The FDA notified healthcare professionals and patients of an ongoing safety review and labeling changes for the anti-nausea drug Zofran (ondanesteron, ondanesteron hydrochloride and generics).
Ondanesteron has the potential for increasing the risk of developing prolongation of the QT interval of the electrocardiogram, which can lead to an abnormal and potentially fatal heart rhythm, including Torsade de Pointes. Patients at particular risk for developing Torsade de Pointes include those with underlying heart conditions, such as congenital long QT syndrome, those who are predisposed to low levels of potassium and magnesium in the blood, and those taking other medications that lead to QT prolongation.
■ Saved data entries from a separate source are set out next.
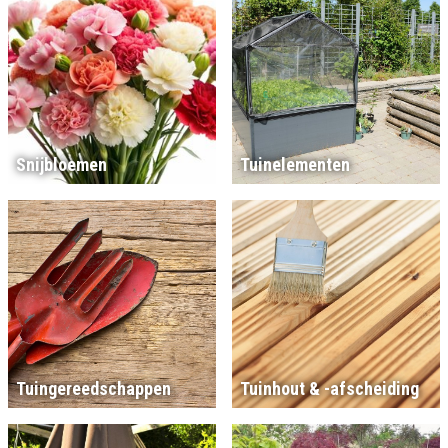
Snijbloemen
Tuinelementen
Tuingereedschappen
Tuinhout & -afscheiding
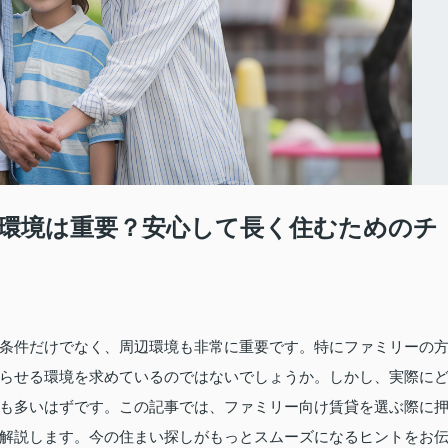
環境は重要？安心して長く住むためのチ
条件だけでなく、周辺環境も非常に重要です。特にファミリーの
らせる環境を求めているのではないでしょうか。しかし、実際に
も多いはずです。この記事では、ファミリー向け賃貸を選ぶ際に
解説します。今の住まい探しがもっとスムーズになるヒントをお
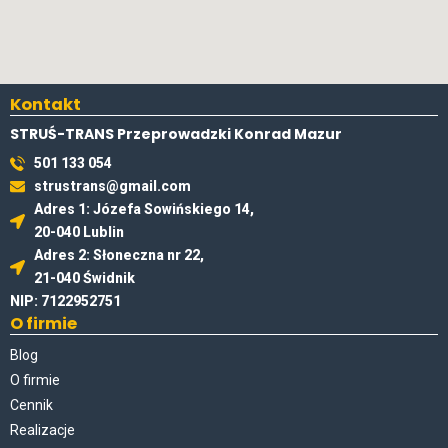
Kontakt
STRUŚ-TRANS Przeprowadzki Konrad Mazur
501 133 054
strustrans@gmail.com
Adres 1: Józefa Sowińskiego 14,
20-040 Lublin
Adres 2: Słoneczna nr 22,
21-040 Świdnik
NIP: 7122952751
O firmie
Blog
O firmie
Cennik
Realizacje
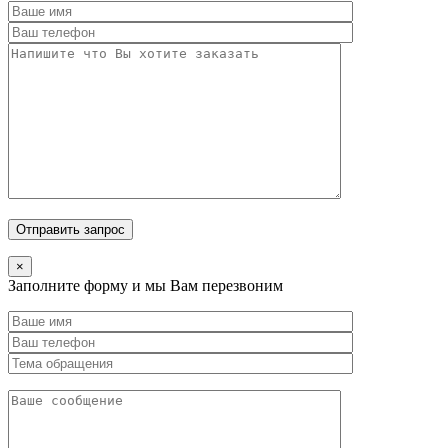
×
Заполните форму и мы Вам перезвоним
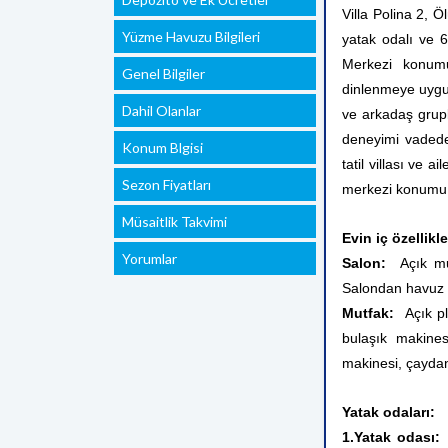
Villa Polina 2, 
Yüzme Havuzu Bilgileri
yatak odalı ve 6 
Merkezi konum
Genel Bilgiler
dinlenmeye uygun
Dahil Olanlar
ve arkadaş grupla
deneyimi vadeder.
Konum Blgisi
tatil villası ve a
Sezon Fiyatları
merkezi konumu bi
Müsaitlik Takvimi
Evin iç özellikle
Yorumlar
Salon:
Açık mut
Salondan havuz v
Mutfak:
Açık pla
bulaşık makines
makinesi, çaydan
Yatak odaları:
1.Yatak odası:
Ç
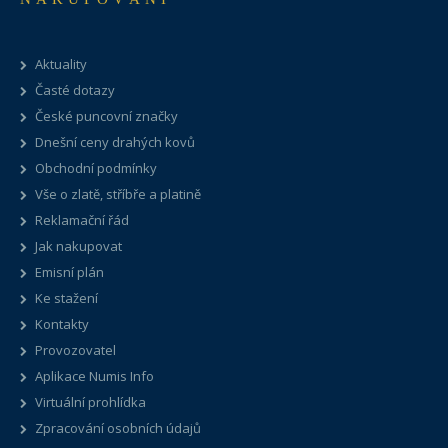
Aktuality
Časté dotazy
České puncovní značky
Dnešní ceny drahých kovů
Obchodní podmínky
Vše o zlatě, stříbře a platině
Reklamační řád
Jak nakupovat
Emisní plán
Ke stažení
Kontakty
Provozovatel
Aplikace Numis Info
Virtuální prohlídka
Zpracování osobních údajů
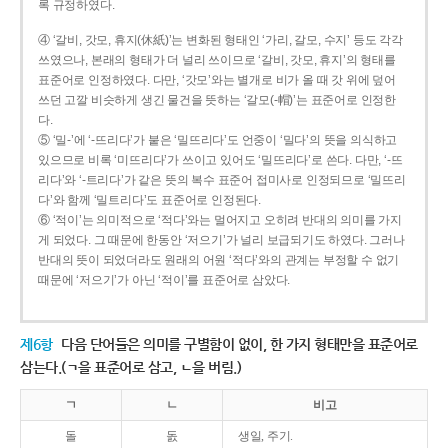
록 규정하였다.
④ ‘갈비, 갓모, 휴지(休紙)’는 변화된 형태인 ‘가리, 갈모, 수지’ 등도 각각
쓰였으나, 본래의 형태가 더 널리 쓰이므로 ‘갈비, 갓모, 휴지’의 형태를
표준어로 인정하였다. 다만, ‘갓모’와는 별개로 비가 올 때 갓 위에 덮어
쓰던 고깔 비슷하게 생긴 물건을 뜻하는 ‘갈모(-帽)’는 표준어로 인정한
다.
⑤ ‘밀-’에 ‘-뜨리다’가 붙은 ‘밀뜨리다’도 언중이 ‘밀다’의 뜻을 의식하고
있으므로 비록 ‘미뜨리다’가 쓰이고 있어도 ‘밀뜨리다’로 쓴다. 다만, ‘-뜨
리다’와 ‘-트리다’가 같은 뜻의 복수 표준어 접미사로 인정되므로 ‘밀뜨리
다’와 함께 ‘밀트리다’도 표준어로 인정된다.
⑥ ‘적이’는 의미적으로 ‘적다’와는 멀어지고 오히려 반대의 의미를 가지
게 되었다. 그 때문에 한동안 ‘저으기’가 널리 보급되기도 하였다. 그러나
반대의 뜻이 되었더라도 원래의 어원 ‘적다’와의 관계는 부정할 수 없기
때문에 ‘저으기’가 아닌 ‘적이’를 표준어로 삼았다.
제6항
다음 단어들은 의미를 구별함이 없이, 한 가지 형태만을 표준어로
삼는다.(ㄱ을 표준어로 삼고, ㄴ을 버림.)
ㄱ
ㄴ
비고
돌
돐
생일, 주기.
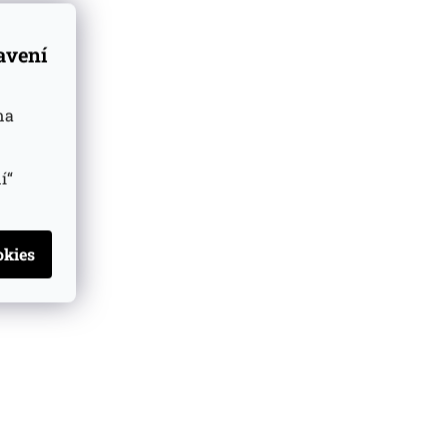
tavení
na
í“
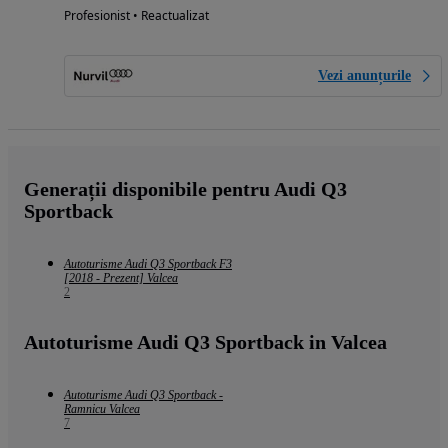
Profesionist • Reactualizat
Vezi anunțurile
Generații disponibile pentru Audi Q3
Sportback
Autoturisme Audi Q3 Sportback F3
[2018 - Prezent] Valcea
2
Autoturisme Audi Q3 Sportback in Valcea
Autoturisme Audi Q3 Sportback -
Ramnicu Valcea
7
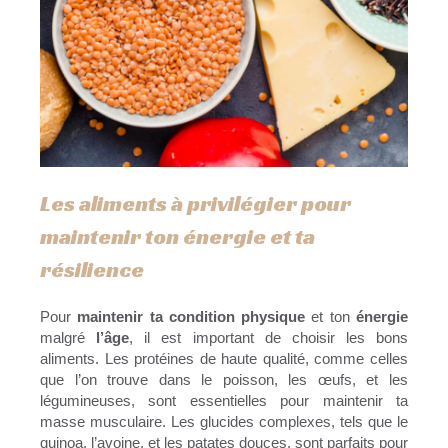
Les aliments à privilégier pour
maintenir ton énergie et ta
résilience
Pour
maintenir ta condition physique
et ton
énergie
malgré
l’âge
, il est important de choisir les bons
aliments. Les protéines de haute qualité, comme celles
que l’on trouve dans le poisson, les œufs, et les
légumineuses, sont essentielles pour maintenir ta
masse musculaire. Les glucides complexes, tels que le
quinoa, l’avoine, et les patates douces, sont parfaits pour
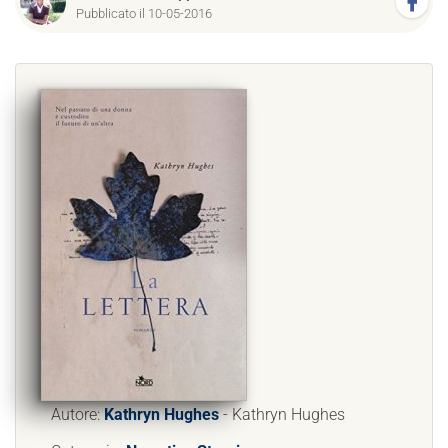
Pubblicato il 10-05-2016
Autore:
Kathryn Hughes
- Kathryn Hughes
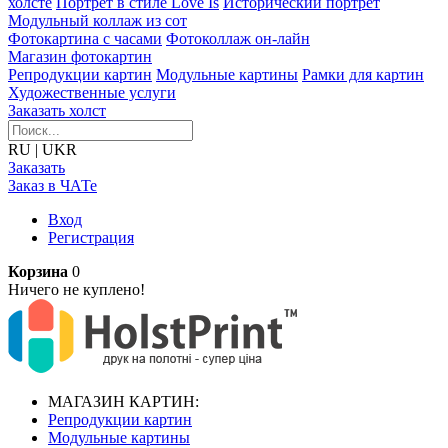
холсте
Портрет в стиле Love Is
Исторический портрет
Модульный коллаж из сот
Фотокартина с часами
Фотоколлаж он-лайн
Магазин фотокартин
Репродукции картин
Модульные картины
Рамки для картин
Художественные услуги
Заказать холст
RU
|
UKR
Заказать
Заказ в ЧАТе
Вход
Регистрация
Корзина
0
Ничего не куплено!
МАГАЗИН КАРТИН:
Репродукции картин
Модульные картины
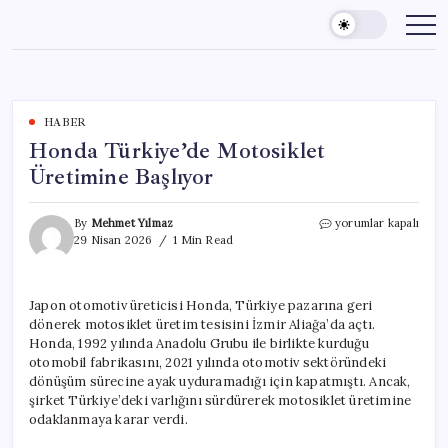
Skip
to
content
HABER
Honda Türkiye’de Motosiklet
Üretimine Başlıyor
Honda
By
Mehmet Yılmaz
yorumlar kapalı
Türkiye’de
29 Nisan 2026
1 Min Read
Motosiklet
Üretimine
Başlıyor
Japon otomotiv üreticisi Honda, Türkiye pazarına geri
için
dönerek motosiklet üretim tesisini İzmir Aliağa’da açtı.
Honda, 1992 yılında Anadolu Grubu ile birlikte kurduğu
otomobil fabrikasını, 2021 yılında otomotiv sektöründeki
dönüşüm sürecine ayak uyduramadığı için kapatmıştı. Ancak,
şirket Türkiye’deki varlığını sürdürerek motosiklet üretimine
odaklanmaya karar verdi.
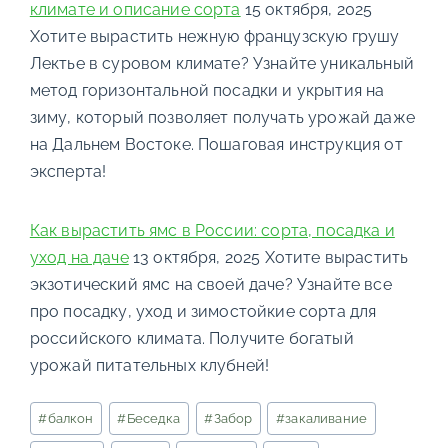
климате и описание сорта
15 октября, 2025
Хотите вырастить нежную французскую грушу
Лектье в суровом климате? Узнайте уникальный
метод горизонтальной посадки и укрытия на
зиму, который позволяет получать урожай даже
на Дальнем Востоке. Пошаговая инструкция от
эксперта!
Как вырастить ямс в России: сорта, посадка и
уход на даче
13 октября, 2025
Хотите вырастить
экзотический ямс на своей даче? Узнайте все
про посадку, уход и зимостойкие сорта для
российского климата. Получите богатый
урожай питательных клубней!
Метки
#
балкон
#
Беседка
#
Забор
#
закаливание
записи:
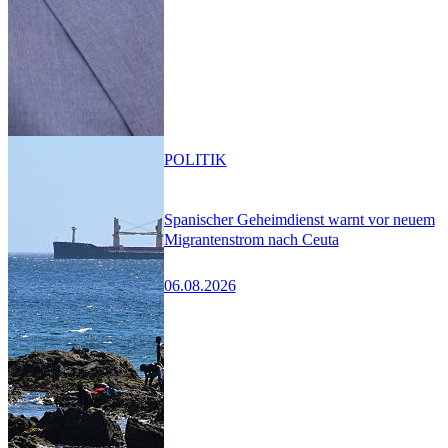
POLITIK
Spanischer Geheimdienst warnt vor neuem
Migrantenstrom nach Ceuta
06.08.2026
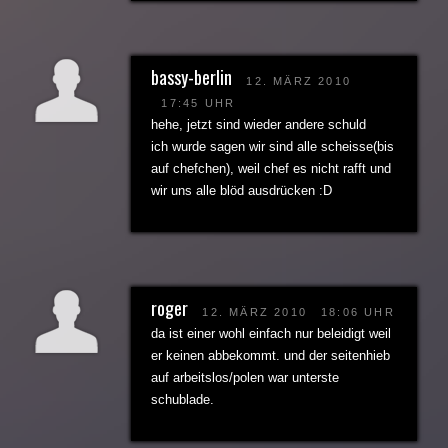
bassy-berlin
12. MÄRZ 2010
17:45 UHR
hehe, jetzt sind wieder andere schuld
ich wurde sagen wir sind alle scheisse(bis
auf chefchen), weil chef es nicht rafft und
wir uns alle blöd ausdrücken :D
roger
12. MÄRZ 2010
18:06 UHR
da ist einer wohl einfach nur beleidigt weil
er keinen abbekommt. und der seitenhieb
auf arbeitslos/polen war unterste
schublade.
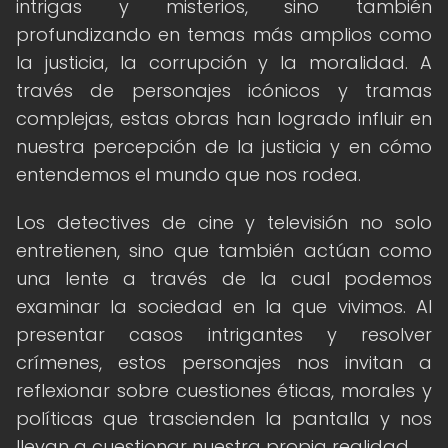
intrigas y misterios, sino también
profundizando en temas más amplios como
la justicia, la corrupción y la moralidad. A
través de personajes icónicos y tramas
complejas, estas obras han logrado influir en
nuestra percepción de la justicia y en cómo
entendemos el mundo que nos rodea.
Los detectives de cine y televisión no solo
entretienen, sino que también actúan como
una lente a través de la cual podemos
examinar la sociedad en la que vivimos. Al
presentar casos intrigantes y resolver
crímenes, estos personajes nos invitan a
reflexionar sobre cuestiones éticas, morales y
políticas que trascienden la pantalla y nos
llevan a cuestionar nuestra propia realidad.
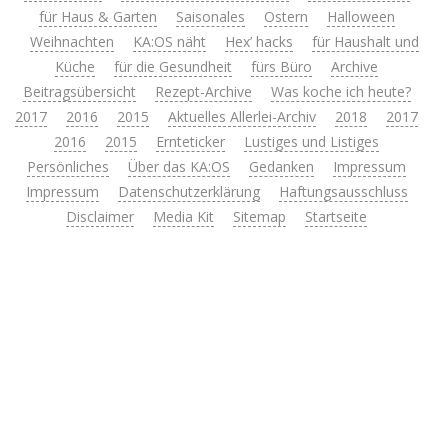
für Haus & Garten
Saisonales
Ostern
Halloween
Weihnachten
KA:OS näht
Hex’ hacks
für Haushalt und
Küche
für die Gesundheit
fürs Büro
Archive
Beitragsübersicht
Rezept-Archive
Was koche ich heute?
2017
2016
2015
Aktuelles Allerlei-Archiv
2018
2017
2016
2015
Ernteticker
Lustiges und Listiges
Persönliches
Über das KA:OS
Gedanken
Impressum
Impressum
Datenschutzerklärung
Haftungsausschluss
Disclaimer
Media Kit
Sitemap
Startseite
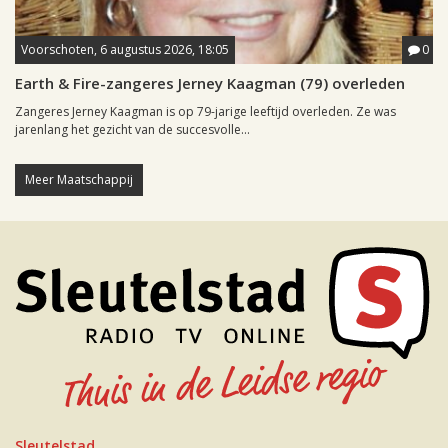
Voorschoten, 6 augustus 2026, 18:05
0
Earth & Fire-zangeres Jerney Kaagman (79) overleden
Zangeres Jerney Kaagman is op 79-jarige leeftijd overleden. Ze was
jarenlang het gezicht van de succesvolle...
Meer Maatschappij
Sleutelstad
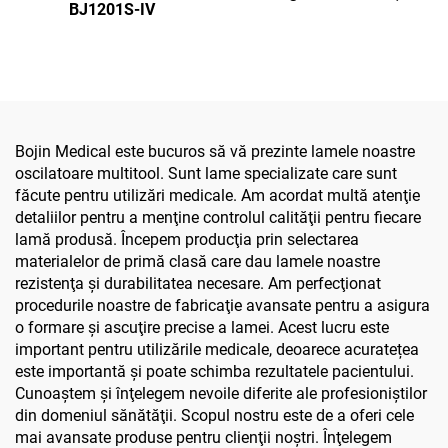
BJ1201S-IV
șurubelniță stilou,
instrumente chirurgicale
electrice pentru chirurgia
maxilofacială, a mâinii, a
piciorului și a oaselor mici
Bojin Medical este bucuros să vă prezinte lamele noastre
oscilatoare multitool. Sunt lame specializate care sunt
făcute pentru utilizări medicale. Am acordat multă atenţie
detaliilor pentru a menţine controlul calităţii pentru fiecare
lamă produsă. Începem producţia prin selectarea
materialelor de primă clasă care dau lamele noastre
rezistenţa şi durabilitatea necesare. Am perfecţionat
procedurile noastre de fabricaţie avansate pentru a asigura
o formare şi ascuţire precise a lamei. Acest lucru este
important pentru utilizările medicale, deoarece acuratețea
este importantă și poate schimba rezultatele pacientului.
Cunoaştem şi înţelegem nevoile diferite ale profesioniştilor
din domeniul sănătăţii. Scopul nostru este de a oferi cele
mai avansate produse pentru clienţii noştri. Înţelegem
Zofran belongs to a class of medications called 5-HT3 receptor antagonists. It is used to prevent nausea and vomiting caused by cancer chemotherapy, radiation therapy and surgery.
The FDA is requiring GlaxoSmithKline to conduct a thorough QT study to determine the degree to which Zofran may cause QT interval prolongation.
The labels are being revised to include a warning to avoid the use of ondanesteron-containing drugs in patients with congenital long QT syndrome, as these patients are at a particular risk for developing Torsade de Pointes. Recommendations for ECG monitoring in patients with electrolyte abnormalities (e.g. hypokalemia or hypomagnesia), congestive heart failure, bradyarrhythmias, or in patients taking other medications that can lead to QT prolongation, are being included in the labels.